Reconfigurable Digital RRAM Logic Enables In-Situ Pruning and Learning for Edge AI

来源:Arxiv_logoArxiv
英文摘要

The human brain simultaneously optimizes synaptic weights and topology by growing, pruning, and strengthening synapses while performing all computation entirely in memory. In contrast, modern artificial-intelligence systems separate weight optimization from topology optimization and depend on energy-intensive von Neumann architectures. Here, we present a software-hardware co-design that bridges this gap. On the algorithmic side, we introduce a real-time dynamic weight-pruning strategy that monitors weight similarity during training and removes redundancies on the fly, reducing operations by 26.80% on MNIST and 59.94% on ModelNet10 without sacrificing accuracy (91.44% and 77.75%, respectively). On the hardware side, we fabricate a reconfigurable, fully digital compute-in-memory (CIM) chip based on 180 nm one-transistor-one-resistor (1T1R) RRAM arrays. Each array embeds flexible Boolean logic (NAND, AND, XOR, OR), enabling both convolution and similarity evaluation inside memory and eliminating all ADC/DAC overhead.
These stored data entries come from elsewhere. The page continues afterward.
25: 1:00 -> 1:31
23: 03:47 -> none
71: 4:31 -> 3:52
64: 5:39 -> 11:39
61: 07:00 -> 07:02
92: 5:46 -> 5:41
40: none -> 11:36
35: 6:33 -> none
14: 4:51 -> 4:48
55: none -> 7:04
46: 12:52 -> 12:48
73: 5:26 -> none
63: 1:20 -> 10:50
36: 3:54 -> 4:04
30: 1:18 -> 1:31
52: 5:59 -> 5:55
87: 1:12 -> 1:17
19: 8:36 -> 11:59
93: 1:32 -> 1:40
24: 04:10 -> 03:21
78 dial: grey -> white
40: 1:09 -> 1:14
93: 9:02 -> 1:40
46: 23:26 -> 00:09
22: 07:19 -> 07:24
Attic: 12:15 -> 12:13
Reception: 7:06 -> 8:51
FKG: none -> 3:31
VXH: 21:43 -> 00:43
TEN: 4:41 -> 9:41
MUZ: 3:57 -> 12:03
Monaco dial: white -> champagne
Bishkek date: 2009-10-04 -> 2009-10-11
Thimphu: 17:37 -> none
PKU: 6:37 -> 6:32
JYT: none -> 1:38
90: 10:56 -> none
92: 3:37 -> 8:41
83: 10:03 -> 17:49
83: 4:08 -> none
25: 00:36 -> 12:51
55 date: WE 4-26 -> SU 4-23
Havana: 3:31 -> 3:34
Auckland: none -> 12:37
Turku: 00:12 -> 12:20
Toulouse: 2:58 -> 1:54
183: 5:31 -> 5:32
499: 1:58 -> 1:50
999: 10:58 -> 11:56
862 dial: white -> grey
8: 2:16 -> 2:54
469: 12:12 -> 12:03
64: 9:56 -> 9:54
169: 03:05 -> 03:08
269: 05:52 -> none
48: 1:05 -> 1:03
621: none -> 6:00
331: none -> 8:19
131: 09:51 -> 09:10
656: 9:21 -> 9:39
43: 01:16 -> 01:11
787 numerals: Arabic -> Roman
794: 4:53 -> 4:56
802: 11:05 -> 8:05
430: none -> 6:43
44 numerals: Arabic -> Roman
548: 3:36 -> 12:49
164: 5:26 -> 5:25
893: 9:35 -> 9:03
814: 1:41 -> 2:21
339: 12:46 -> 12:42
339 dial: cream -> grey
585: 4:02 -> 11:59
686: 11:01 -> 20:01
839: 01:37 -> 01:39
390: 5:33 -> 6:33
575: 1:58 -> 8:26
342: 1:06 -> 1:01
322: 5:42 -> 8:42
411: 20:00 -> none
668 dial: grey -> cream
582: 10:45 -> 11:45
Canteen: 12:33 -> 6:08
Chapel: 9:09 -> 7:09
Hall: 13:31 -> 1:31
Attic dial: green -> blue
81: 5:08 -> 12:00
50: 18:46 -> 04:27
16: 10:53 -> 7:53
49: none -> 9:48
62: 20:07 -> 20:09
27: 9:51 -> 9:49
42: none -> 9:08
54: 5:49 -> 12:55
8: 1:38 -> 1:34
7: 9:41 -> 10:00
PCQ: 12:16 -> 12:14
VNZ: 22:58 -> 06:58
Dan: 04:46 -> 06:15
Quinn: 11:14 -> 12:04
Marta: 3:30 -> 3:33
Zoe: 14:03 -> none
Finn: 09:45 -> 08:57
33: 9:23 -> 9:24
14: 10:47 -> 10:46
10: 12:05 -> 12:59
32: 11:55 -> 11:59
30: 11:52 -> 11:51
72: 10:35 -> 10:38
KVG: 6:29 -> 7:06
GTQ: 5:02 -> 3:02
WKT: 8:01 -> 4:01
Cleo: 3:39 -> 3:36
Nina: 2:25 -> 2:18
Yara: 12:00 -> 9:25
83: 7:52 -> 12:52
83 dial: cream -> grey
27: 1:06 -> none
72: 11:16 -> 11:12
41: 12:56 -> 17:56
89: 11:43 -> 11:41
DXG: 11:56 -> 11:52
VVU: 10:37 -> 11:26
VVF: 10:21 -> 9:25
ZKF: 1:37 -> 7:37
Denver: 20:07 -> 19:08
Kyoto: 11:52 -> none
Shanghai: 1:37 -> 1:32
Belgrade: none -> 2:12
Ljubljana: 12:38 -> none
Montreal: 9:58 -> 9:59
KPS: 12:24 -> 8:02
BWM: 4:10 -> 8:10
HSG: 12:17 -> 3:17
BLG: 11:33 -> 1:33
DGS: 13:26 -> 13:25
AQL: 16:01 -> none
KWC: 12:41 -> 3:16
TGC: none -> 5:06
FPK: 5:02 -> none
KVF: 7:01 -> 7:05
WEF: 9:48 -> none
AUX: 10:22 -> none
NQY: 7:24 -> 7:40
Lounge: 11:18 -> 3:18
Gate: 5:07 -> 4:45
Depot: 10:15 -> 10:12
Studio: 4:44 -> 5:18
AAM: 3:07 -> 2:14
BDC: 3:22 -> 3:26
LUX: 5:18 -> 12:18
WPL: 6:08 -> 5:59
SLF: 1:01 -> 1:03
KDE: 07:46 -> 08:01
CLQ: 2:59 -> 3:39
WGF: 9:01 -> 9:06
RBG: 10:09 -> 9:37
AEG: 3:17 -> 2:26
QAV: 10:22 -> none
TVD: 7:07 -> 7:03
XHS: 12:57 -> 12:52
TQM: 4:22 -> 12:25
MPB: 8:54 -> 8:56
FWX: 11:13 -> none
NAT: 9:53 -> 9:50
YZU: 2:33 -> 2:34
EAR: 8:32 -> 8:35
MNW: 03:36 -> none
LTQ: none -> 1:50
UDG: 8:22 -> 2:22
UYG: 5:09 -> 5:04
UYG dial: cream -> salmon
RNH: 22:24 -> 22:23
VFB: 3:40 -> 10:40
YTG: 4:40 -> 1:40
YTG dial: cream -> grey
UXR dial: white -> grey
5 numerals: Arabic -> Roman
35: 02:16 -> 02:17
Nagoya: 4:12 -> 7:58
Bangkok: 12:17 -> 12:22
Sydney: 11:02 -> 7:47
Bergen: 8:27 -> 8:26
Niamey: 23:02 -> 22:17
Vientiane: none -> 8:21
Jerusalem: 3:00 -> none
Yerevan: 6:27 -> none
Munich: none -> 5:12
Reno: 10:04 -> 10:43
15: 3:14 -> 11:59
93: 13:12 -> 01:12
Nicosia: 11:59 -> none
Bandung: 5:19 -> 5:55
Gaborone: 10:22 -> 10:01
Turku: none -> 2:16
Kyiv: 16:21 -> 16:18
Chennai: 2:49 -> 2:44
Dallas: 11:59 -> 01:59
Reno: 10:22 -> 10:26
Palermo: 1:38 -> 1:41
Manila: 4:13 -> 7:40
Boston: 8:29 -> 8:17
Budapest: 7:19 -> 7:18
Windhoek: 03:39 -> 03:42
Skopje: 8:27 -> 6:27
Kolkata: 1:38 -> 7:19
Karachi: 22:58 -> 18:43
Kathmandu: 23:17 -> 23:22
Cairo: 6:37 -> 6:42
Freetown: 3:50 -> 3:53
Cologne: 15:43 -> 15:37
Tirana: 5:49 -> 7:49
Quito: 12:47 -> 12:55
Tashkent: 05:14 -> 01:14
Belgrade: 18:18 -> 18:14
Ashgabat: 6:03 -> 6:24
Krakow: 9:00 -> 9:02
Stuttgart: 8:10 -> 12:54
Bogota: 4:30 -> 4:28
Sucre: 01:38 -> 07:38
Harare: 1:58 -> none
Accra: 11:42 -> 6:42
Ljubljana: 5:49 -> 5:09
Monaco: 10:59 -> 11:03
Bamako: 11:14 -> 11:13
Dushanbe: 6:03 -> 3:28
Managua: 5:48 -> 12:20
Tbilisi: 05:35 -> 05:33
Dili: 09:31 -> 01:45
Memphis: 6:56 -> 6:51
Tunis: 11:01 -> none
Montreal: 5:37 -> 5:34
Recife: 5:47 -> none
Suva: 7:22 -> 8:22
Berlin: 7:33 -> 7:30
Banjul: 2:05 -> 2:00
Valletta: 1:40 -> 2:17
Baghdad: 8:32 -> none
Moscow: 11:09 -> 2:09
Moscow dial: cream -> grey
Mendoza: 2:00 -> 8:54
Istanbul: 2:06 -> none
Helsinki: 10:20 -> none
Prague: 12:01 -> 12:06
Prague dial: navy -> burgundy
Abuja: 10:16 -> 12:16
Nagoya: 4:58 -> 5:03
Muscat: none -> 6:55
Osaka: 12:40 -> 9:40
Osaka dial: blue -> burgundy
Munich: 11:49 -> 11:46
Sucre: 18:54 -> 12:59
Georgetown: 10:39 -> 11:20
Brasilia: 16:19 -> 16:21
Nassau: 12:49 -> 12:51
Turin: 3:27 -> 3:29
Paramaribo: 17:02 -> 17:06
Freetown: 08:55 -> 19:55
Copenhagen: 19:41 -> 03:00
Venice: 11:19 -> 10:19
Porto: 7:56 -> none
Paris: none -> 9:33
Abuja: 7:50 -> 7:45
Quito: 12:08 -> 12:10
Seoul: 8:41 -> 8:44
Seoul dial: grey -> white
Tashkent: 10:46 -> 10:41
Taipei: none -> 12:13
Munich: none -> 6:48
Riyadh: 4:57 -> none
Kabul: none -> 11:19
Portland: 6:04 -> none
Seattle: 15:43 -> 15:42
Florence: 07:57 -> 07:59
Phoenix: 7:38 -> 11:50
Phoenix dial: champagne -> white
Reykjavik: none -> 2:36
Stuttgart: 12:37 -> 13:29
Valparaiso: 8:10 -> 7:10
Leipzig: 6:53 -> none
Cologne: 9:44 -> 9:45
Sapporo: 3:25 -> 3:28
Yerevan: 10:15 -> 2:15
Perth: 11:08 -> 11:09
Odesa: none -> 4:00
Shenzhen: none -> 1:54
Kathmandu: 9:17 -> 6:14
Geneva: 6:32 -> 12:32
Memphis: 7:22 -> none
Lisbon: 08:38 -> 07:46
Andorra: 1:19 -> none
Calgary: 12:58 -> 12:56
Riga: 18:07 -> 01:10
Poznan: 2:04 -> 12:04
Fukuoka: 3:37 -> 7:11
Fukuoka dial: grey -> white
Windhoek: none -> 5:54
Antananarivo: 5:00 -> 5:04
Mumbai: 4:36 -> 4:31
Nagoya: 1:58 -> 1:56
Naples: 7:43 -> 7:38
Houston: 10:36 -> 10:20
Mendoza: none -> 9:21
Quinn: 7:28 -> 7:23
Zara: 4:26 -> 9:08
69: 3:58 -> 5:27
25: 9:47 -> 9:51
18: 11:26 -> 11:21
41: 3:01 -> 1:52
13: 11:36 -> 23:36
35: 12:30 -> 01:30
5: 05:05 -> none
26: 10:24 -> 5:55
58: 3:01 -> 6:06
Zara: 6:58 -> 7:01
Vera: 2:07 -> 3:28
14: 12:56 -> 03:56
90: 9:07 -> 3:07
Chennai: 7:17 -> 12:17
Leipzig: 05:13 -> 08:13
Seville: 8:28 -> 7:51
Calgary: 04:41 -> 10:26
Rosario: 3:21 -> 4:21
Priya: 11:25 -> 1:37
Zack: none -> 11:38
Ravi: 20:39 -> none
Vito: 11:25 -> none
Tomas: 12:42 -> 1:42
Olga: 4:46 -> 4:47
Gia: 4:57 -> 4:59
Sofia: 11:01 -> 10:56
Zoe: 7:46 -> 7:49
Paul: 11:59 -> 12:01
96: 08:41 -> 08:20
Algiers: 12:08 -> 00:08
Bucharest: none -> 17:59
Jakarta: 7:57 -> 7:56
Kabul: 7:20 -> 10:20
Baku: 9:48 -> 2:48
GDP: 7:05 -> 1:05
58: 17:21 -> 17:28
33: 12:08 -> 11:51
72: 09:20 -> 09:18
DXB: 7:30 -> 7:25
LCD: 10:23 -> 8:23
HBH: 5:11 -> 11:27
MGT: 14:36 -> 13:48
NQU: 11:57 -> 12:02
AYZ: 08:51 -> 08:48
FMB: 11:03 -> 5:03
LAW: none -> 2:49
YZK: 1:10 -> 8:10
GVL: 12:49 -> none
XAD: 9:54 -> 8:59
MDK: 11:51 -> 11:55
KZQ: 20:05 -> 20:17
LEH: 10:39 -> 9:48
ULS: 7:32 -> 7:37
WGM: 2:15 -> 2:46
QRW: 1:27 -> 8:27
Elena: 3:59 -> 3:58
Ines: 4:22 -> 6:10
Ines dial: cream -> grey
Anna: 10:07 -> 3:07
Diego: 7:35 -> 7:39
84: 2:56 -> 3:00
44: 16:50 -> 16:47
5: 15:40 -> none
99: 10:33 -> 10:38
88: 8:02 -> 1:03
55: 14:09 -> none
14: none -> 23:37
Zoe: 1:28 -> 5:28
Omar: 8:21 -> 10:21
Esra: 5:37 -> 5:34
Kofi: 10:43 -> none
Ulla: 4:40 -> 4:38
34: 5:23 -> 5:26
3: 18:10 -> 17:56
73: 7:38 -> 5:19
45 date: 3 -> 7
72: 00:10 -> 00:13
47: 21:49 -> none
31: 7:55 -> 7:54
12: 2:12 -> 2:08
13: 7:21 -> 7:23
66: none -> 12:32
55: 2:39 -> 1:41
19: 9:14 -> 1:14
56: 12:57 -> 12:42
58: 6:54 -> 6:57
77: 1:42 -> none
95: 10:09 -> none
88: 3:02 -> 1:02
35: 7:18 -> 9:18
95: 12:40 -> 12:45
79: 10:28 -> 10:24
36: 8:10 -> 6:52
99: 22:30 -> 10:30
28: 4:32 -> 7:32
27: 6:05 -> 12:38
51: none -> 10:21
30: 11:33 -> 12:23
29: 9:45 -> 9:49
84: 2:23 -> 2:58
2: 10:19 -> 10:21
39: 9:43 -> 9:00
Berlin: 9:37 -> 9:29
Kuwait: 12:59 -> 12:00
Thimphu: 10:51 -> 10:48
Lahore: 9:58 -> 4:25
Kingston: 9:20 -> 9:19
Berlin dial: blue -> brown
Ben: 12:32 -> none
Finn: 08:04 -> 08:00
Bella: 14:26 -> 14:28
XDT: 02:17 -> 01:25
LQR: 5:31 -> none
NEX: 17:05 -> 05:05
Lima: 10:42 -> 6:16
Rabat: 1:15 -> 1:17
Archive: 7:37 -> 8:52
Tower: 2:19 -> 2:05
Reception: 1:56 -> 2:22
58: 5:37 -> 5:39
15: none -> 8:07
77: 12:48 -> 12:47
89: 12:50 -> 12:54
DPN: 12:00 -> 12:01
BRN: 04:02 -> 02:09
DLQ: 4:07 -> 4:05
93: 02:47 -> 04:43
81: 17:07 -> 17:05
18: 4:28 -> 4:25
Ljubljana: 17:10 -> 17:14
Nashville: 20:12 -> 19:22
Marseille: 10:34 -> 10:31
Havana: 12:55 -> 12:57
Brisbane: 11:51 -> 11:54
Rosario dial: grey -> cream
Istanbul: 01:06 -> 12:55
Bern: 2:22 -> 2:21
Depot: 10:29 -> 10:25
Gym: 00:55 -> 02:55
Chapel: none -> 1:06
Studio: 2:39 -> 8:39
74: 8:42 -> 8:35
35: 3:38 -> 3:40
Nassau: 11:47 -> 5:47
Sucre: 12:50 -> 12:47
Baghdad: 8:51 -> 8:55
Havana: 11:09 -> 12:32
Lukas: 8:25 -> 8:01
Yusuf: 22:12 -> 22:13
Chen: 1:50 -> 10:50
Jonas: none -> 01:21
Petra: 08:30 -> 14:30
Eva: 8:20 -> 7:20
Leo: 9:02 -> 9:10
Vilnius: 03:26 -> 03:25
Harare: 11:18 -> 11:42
The digital design achieves zero bit-error, reduces silicon area by 72.30% and overall energy by 57.26% compared to analogue RRAM CIM, and lowers energy by 75.61% and 86.53% on MNIST and ModelNet10, respectively, relative to an NVIDIA RTX 4090. Together, our co-design establishes a scalable brain-inspired paradigm for adaptive, energy-efficient edge intelligence in the future.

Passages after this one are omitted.